Residents in the five states in the South-east have been groaning under the frequent order by the proscribed Indigenous People of Biafra (IPOB).
The residents have continued to comply with the Monday weekly order in spite of its suspension by IPOB who directed that it should be observed only on the days its leader, Nnamdi Kanu, is to appear in court.
Mr Kanu, who is in the custody of Nigeria’s secret police, the SSS, is standing trial in Abuja for alleged treason.
Residents expressed worry that the weekly exercise would cripple the socio-economic activities in the region which is known for commerce and trade.
Henry Okezie, chairman, Abia State Drivers’ Welfare Union, said the exercise had dealt a “deadly blow” on the transport sector.
He said: “This frequent sit-at-home is really affecting us because we can’t operate if we don’t see passengers.
“Most of our members have their vehicles on a hire purchase, which means that we must work every day to meet the target.
“We are appealing to the enforcers of this exercise to give us some palliatives in order to cushion the effect.
“We have over 200 members at Isigate Park in Umuahia whose buses are operating on Umuahia-Ikwuano and Umuahia-Ubakala routes.
“Each of us makes a minimum of N10,000 daily. So any day we don’t work we lose over N2 million.”
Mr Okezie said they would continue to comply with the directive because “some of our vehicles got damaged while some passengers were injured the other time we flouted it.”
Kingsley Chijindu, a driver on the Umuahia-Aba route, said passengers were still afraid to come out, in spite of the suspension of the Monday exercise.
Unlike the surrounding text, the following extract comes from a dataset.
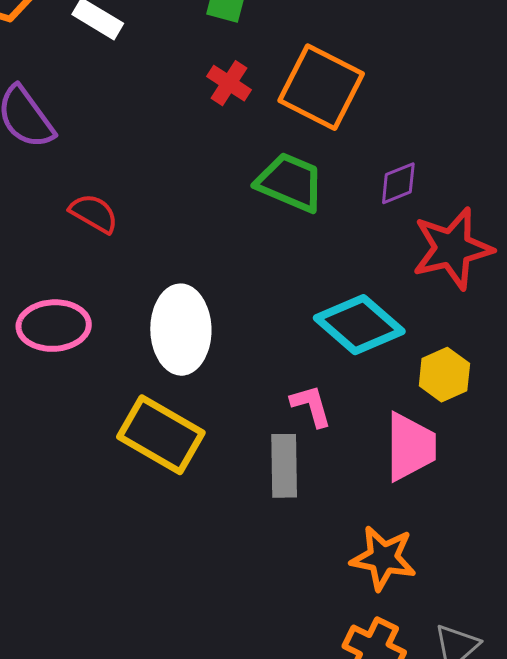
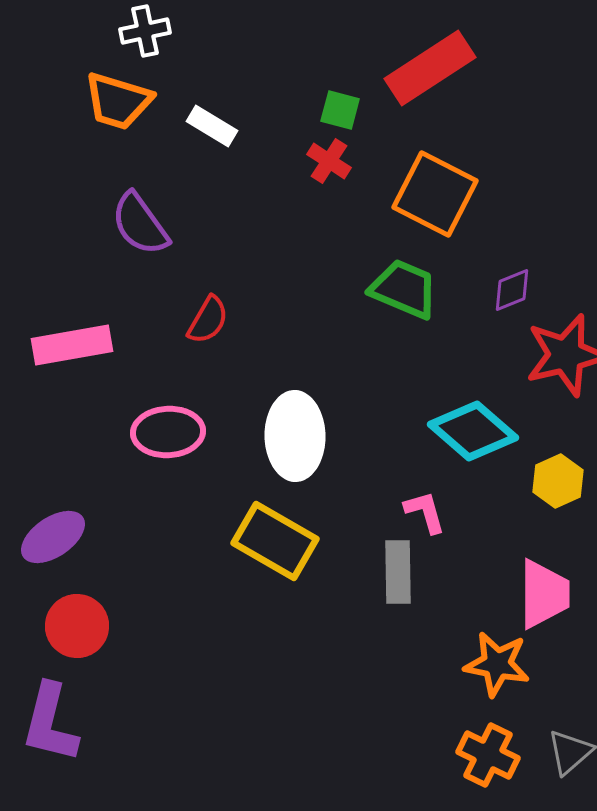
red cross: (229, 83) -> (329, 161), moved
red semicircle: (94, 213) -> (208, 320), turned 90
pink trapezoid: (410, 447) -> (544, 594), moved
“Passengers are scarce on Mondays because they are afraid of being attacked on the road.
“The sit-at-home is even worse in Aba than Umuahia. So I have decided to take Monday as my day of rest till further notice.ⓘ
“We really need help either from IPOB or the government, to cover up the monetary loss because we cannot continue like this,” he said.
On his part, Victor Rowland, a driver operating on Umuahia-Ohafia route said he was okay with the weekly exercise saying it afforded him the opportunity to stay with his family.
“Initially, I was worried considering how much I was losing on a weekly basis. But I’m okay with it now because I now have time to be with my children,” he said.
Mr Rowland, however, urged the enforcers to consider an alternative in order not to destroy the people they claim they are trying to protect.